Tuesday, June 20, 2006

teaching 4

You know that John Cale song, "Fear is a Man's Best Friend"?

Standing waiting for a man to show
Wide eyed one eye fixed on the door
This waiting's killing me, it's wearing me down
Day in day out, my feet are burning holes in the ground

Darkness warmer than a bedroom floor
Want someone to hold me close forever more
I'm a sleeping dog, but you can't tell
When I'm on the prowl you'ld better run like hell
You know it makes sense, don't even think about it
Life and death are just things you do when you're bored
Say fear's a man's best friend
You add it up it brings you down

It's a good song. Teaching classes brings it to mind.
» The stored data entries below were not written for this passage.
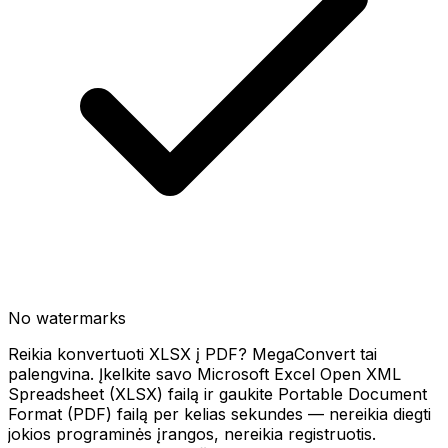
No watermarks
Reikia konvertuoti XLSX į PDF? MegaConvert tai
palengvina. Įkelkite savo Microsoft Excel Open XML
Spreadsheet (XLSX) failą ir gaukite Portable Document
Format (PDF) failą per kelias sekundes — nereikia diegti
jokios programinės įrangos, nereikia registruotis.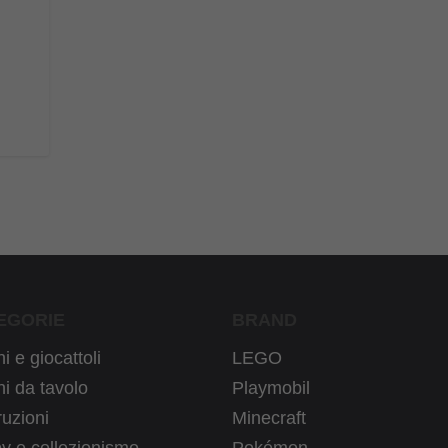
EGORIE
BRAND
i e giocattoli
LEGO
i da tavolo
Playmobil
uzioni
Minecraft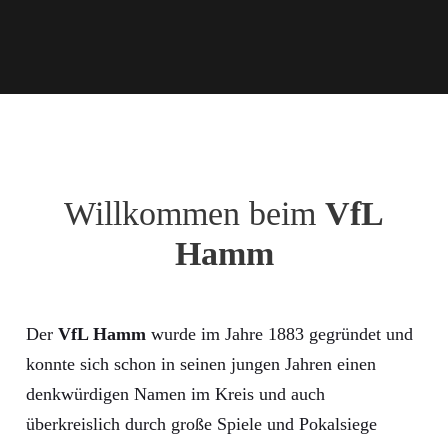
Willkommen beim
VfL
Hamm
Der
VfL Hamm
wurde im Jahre 1883 gegründet und
konnte sich schon in seinen jungen Jahren einen
denkwürdigen Namen im Kreis und auch
überkreislich durch große Spiele und Pokalsiege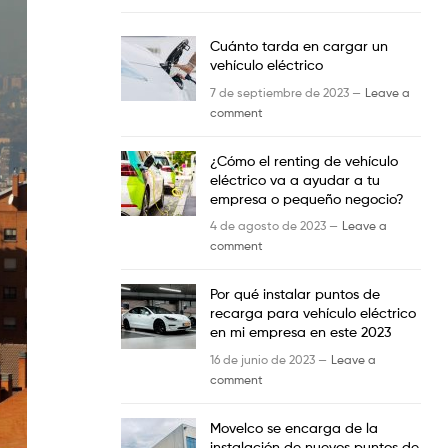
Cuánto tarda en cargar un
vehículo eléctrico
7 de septiembre de 2023 —
Leave a
comment
¿Cómo el renting de vehículo
eléctrico va a ayudar a tu
empresa o pequeño negocio?
4 de agosto de 2023 —
Leave a
comment
Por qué instalar puntos de
recarga para vehículo eléctrico
en mi empresa en este 2023
16 de junio de 2023 —
Leave a
comment
Movelco se encarga de la
instalación de nuevos puntos de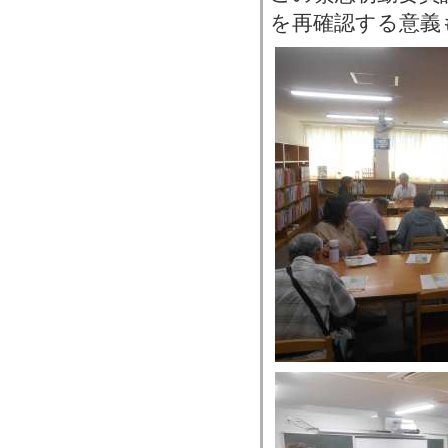
を再確認する意義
I've found two main ways to be when teaching -- two ways that I am when I teach for the library.

One is -- I project my toughness, my hard skin, my mean eyes out into the crowd. I project a slight disdain for my students. I send an armored voice out against the back walls, and it bounces around like a gunhappy-sonofabitch. A student slides in her seat, sneaks a chuckle with a pal, sighs too loud -- I grow more distant, more disgusted, ever more tired. You don't need me? Well you'd be wrong, sisters and brothers, to think I need you. I know this already, and I'm doing you a favor by being here. I'm the guy you need to talk to. I'm master-control.

Two is -- I see the humor in this situation. I breathe from my center, my belly, and I chuckle plenty. I look them each in eye, and move spontaneously, like I would in my kitchen. This is just a set of tools, and it's very far from personal. Stick with me for an hour, and let's learn how to find information. I'm a messenger. I'm nearly, actually, in the way of the message. I get over myself, quit hanging loose in the doorway, let the information about the information come through as clearly as it may. Better if you don't even notice me. So: right from the center, and with humor if at all. You've got it; you're a smart mob.

So that's the ways it is with me. I like the latter, better. The former cranks up as defensive maneuvering when I feel nervous (and I feel nervous lots when I'm up in front of a crowd). The key to calling that second attitude in is to slow down, breathe from my belly, and, as best I can, try to be centered in the here and now.

I can be the bearded alpha primate commanding attention, demanding understanding from my audience -- or I can just act from my center, be myself, accept the nervousness enough to realize that there are far more important things happening in the room. These students are learning how to use their library, and some for the first time. This is it. Here and now. The only way I can be attentive enough to meet this need is to get out of the way a little more. Play a little, if it takes that, to deflate my own fears and let these people learn.

--

Watching: John Cale: Fear (Is a Man's Best Friend)
Reading: Libraryola:"Opaque to the Untrained Eye."